__Problem requirements__: Start to finish, retype the entries exactly while omitting the pictures.

__Dataset extract__:
★ ★ ★ ★ ★ ★ ★

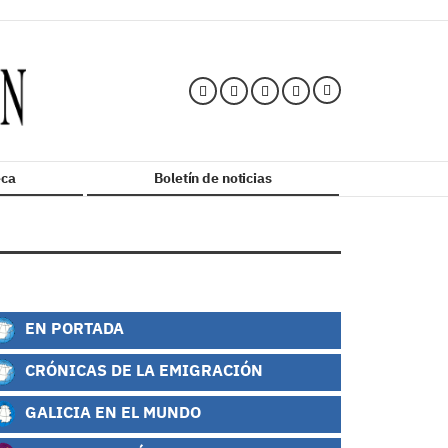
ca
Boletín de noticias
EN PORTADA
CRÓNICAS DE LA EMIGRACIÓN
GALICIA EN EL MUNDO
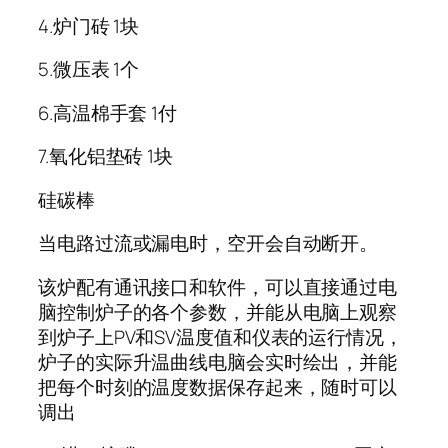
4.炉门砖 1块
5.微压表 1个
6.高温棉手套 1付
7.氧化铝垫砖 1块
硅碳棒
当电路过流或漏电时，空开会自动断开。
该炉配有通讯接口和软件，可以直接通过电
脑控制炉子的各个参数，并能从电脑上观察
到炉子上PV和SV温度值和仪表的运行情况，
炉子的实际升温曲线电脑会实时绘出，并能
把每个时刻的温度数据保存起来，随时可以
调出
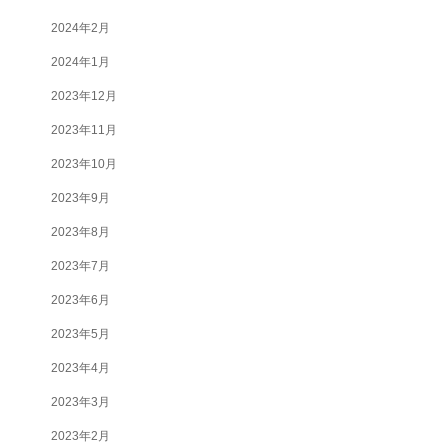
2024年2月
2024年1月
2023年12月
2023年11月
2023年10月
2023年9月
2023年8月
2023年7月
2023年6月
2023年5月
2023年4月
2023年3月
2023年2月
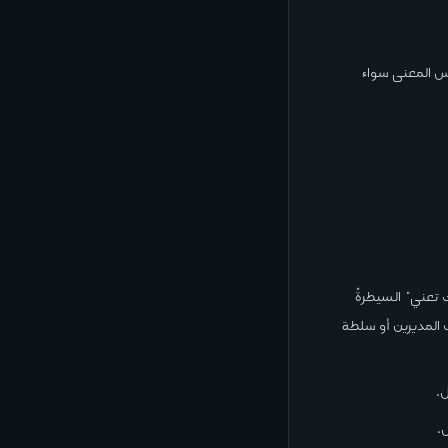
نفس المعنى سواء
 تعني "السيطرة"
اب المديرين أو سلطة
.
ل.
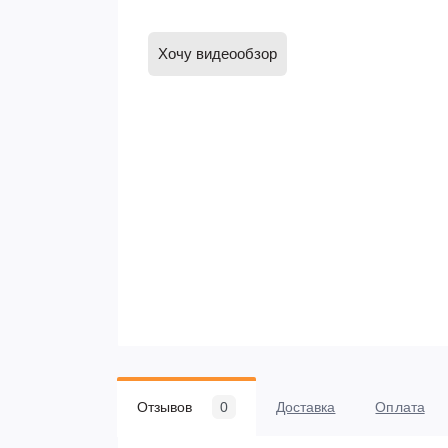
Хочу видеообзор
Отзывов
0
Доставка
Оплата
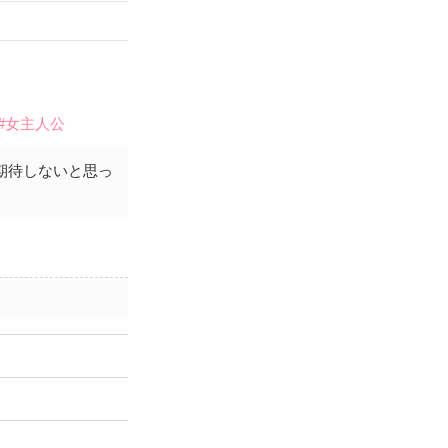
#女主人公
期待しないと思っ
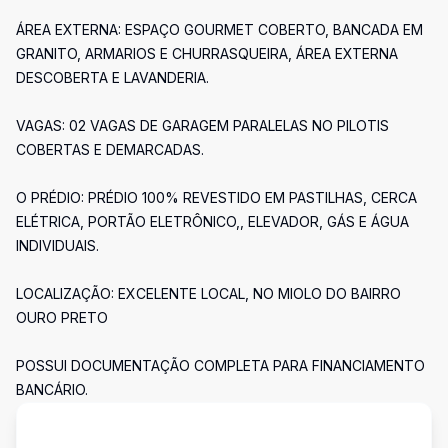
ÁREA EXTERNA: ESPAÇO GOURMET COBERTO, BANCADA EM
GRANITO, ARMARIOS E CHURRASQUEIRA, ÁREA EXTERNA
DESCOBERTA E LAVANDERIA.
VAGAS: 02 VAGAS DE GARAGEM PARALELAS NO PILOTIS
COBERTAS E DEMARCADAS.
O PRÉDIO: PRÉDIO 100% REVESTIDO EM PASTILHAS, CERCA
ELÉTRICA, PORTÃO ELETRÔNICO,, ELEVADOR, GÁS E ÁGUA
INDIVIDUAIS.
LOCALIZAÇÃO: EXCELENTE LOCAL, NO MIOLO DO BAIRRO
OURO PRETO
POSSUI DOCUMENTAÇÃO COMPLETA PARA FINANCIAMENTO
BANCÁRIO.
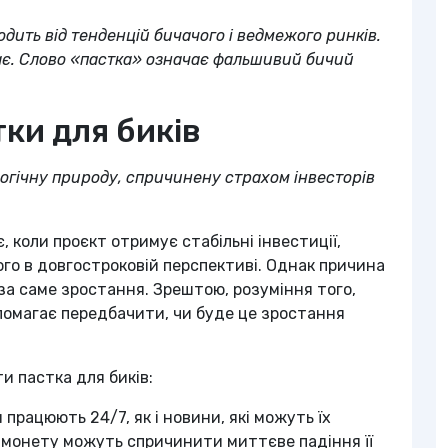
одить від тенденцій бичачого і ведмежого ринків.
ає. Слово «пастка» означає фальшивий бичий
ки для биків
логічну природу, спричинену страхом інвесторів
, коли проєкт отримує стабільні інвестиції,
ого в довгостроковій перспективі. Однак причина
за саме зростання. Зрештою, розуміння того,
помагає передбачити, чи буде це зростання
и пастка для биків:
працюють 24/7, як і новини, які можуть їх
 монету можуть спричинити миттєве падіння її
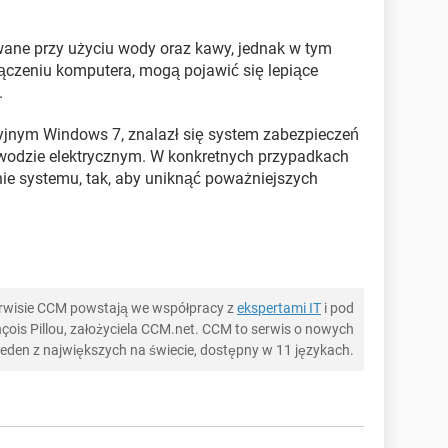
ne przy użyciu wody oraz kawy, jednak w tym
zeniu komputera, mogą pojawić się lepiące
.
jnym Windows 7, znalazł się system zabezpieczeń
odzie elektrycznym. W konkretnych przypadkach
ie systemu, tak, aby uniknąć poważniejszych
serwisie CCM powstają we współpracy z
ekspertami IT
i pod
ois Pillou, założyciela CCM.net. CCM to serwis o nowych
 jeden z największych na świecie, dostępny w 11 językach.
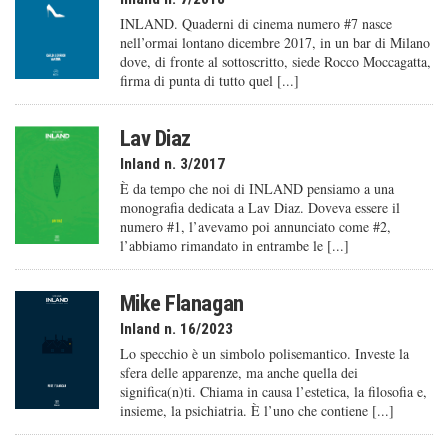
INLAND. Quaderni di cinema numero #7 nasce
nell’ormai lontano dicembre 2017, in un bar di Milano
dove, di fronte al sottoscritto, siede Rocco Moccagatta,
firma di punta di tutto quel [...]
Lav Diaz
Inland n. 3/2017
È da tempo che noi di INLAND pensiamo a una
monografia dedicata a Lav Diaz. Doveva essere il
numero #1, l’avevamo poi annunciato come #2,
l’abbiamo rimandato in entrambe le [...]
Mike Flanagan
Inland n. 16/2023
Lo specchio è un simbolo polisemantico. Investe la
sfera delle apparenze, ma anche quella dei
significa(n)ti. Chiama in causa l’estetica, la filosofia e,
insieme, la psichiatria. È l’uno che contiene [...]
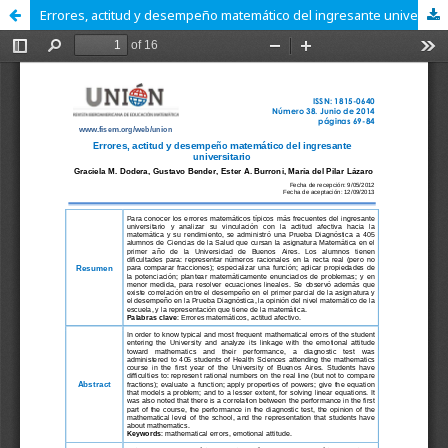
Errores, actitud y desempeño matemático del ingresante universitario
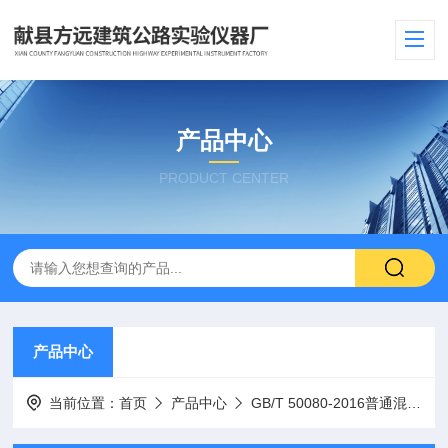
产品中心
PRODUCT CENTER
产品中心
当前位置：
首页
产品中心
GB/T 50080-2016普通混凝土拌合物性能试验仪器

★ ★ ★ ★ ★ ★ ★

__Completed task__:
ca
Boletín de noticias
EN PORTADA
CRÓNICAS DE LA EMIGRACIÓN
GALICIA EN EL MUNDO
4.炉门砖 1块
5.微压表 1个
6.高温棉手套 1付
7.氧化铝垫砖 1块
硅碳棒
当电路过流或漏电时，空开会自动断开。
该炉配有通讯接口和软件，可以直接通过电
脑控制炉子的各个参数，并能从电脑上观察
到炉子上PV和SV温度值和仪表的运行情况，
炉子的实际升温曲线电脑会实时绘出，并能
把每个时刻的温度数据保存起来，随时可以
调出
2024年2月
2024年1月
2023年12月
2023年11月
2023年10月
2023年9月
2023年8月
2023年7月
2023年6月
2023年5月
2023年4月
2023年3月
2023年2月
نفس المعنى سواء
 تعني "السيطرة"
اب المديرين أو سلطة
.
ل.
Хочу видеообзор
Отзывов
0
Доставка
Оплата
#女主人公
期待しないと思っ
ÁREA EXTERNA: ESPAÇO GOURMET COBERTO, BANCADA EM
GRANITO, ARMARIOS E CHURRASQUEIRA, ÁREA EXTERNA
DESCOBERTA E LAVANDERIA.
VAGAS: 02 VAGAS DE GARAGEM PARALELAS NO PILOTIS
COBERTAS E DEMARCADAS.
O PRÉDIO: PRÉDIO 100% REVESTIDO EM PASTILHAS, CERCA
ELÉTRICA, PORTÃO ELETRÔNICO,, ELEVADOR, GÁS E ÁGUA
INDIVIDUAIS.
LOCALIZAÇÃO: EXCELENTE LOCAL, NO MIOLO DO BAIRRO
OURO PRETO
POSSUI DOCUMENTAÇÃO COMPLETA PARA FINANCIAMENTO
BANCÁRIO.
одить від тенденцій бичачого і ведмежого ринків.
ає. Слово «пастка» означає фальшивий бичий
ки для биків
логічну природу, спричинену страхом інвесторів
, коли проєкт отримує стабільні інвестиції,
ого в довгостроковій перспективі. Однак причина
за саме зростання. Зрештою, розуміння того,
помагає передбачити, чи буде це зростання
и пастка для биків:
працюють 24/7, як і новини, які можуть їх
 монету можуть спричинити миттєве падіння її
ne przy użyciu wody oraz kawy, jednak w tym
zeniu komputera, mogą pojawić się lepiące
.
jnym Windows 7, znalazł się system zabezpieczeń
odzie elektrycznym. W konkretnych przypadkach
ie systemu, tak, aby uniknąć poważniejszych
serwisie CCM powstają we współpracy z
ekspertami IT
i pod
ois Pillou, założyciela CCM.net. CCM to serwis o nowych
 jeden z największych na świecie, dostępny w 11 językach.
INLAND. Quaderni di cinema numero #7 nasce
nell’ormai lontano dicembre 2017, in un bar di Milano
dove, di fronte al sottoscritto, siede Rocco Moccagatta,
firma di punta di tutto quel [...]
Lav Diaz
Inland n. 3/2017
È da tempo che noi di INLAND pensiamo a una
monografia dedicata a Lav Diaz. Doveva essere il
numero #1, l’avevamo poi annunciato come #2,
l’abbiamo rimandato in entrambe le [...]
Mike Flanagan
Inland n. 16/2023
Lo specchio è un simbolo polisemantico. Investe la
sfera delle apparenze, ma anche quella dei
significa(n)ti. Chiama in causa l’estetica, la filosofia e,
insieme, la psichiatria. È l’uno che contiene [...]
Errores, actitud y desempeño matemático del ingresante universitario
产品中心
PRODUCT CENTER
产品中心
当前位置：
首页
产品中心
GB/T 50080-2016普通混凝土拌合物性能试验仪器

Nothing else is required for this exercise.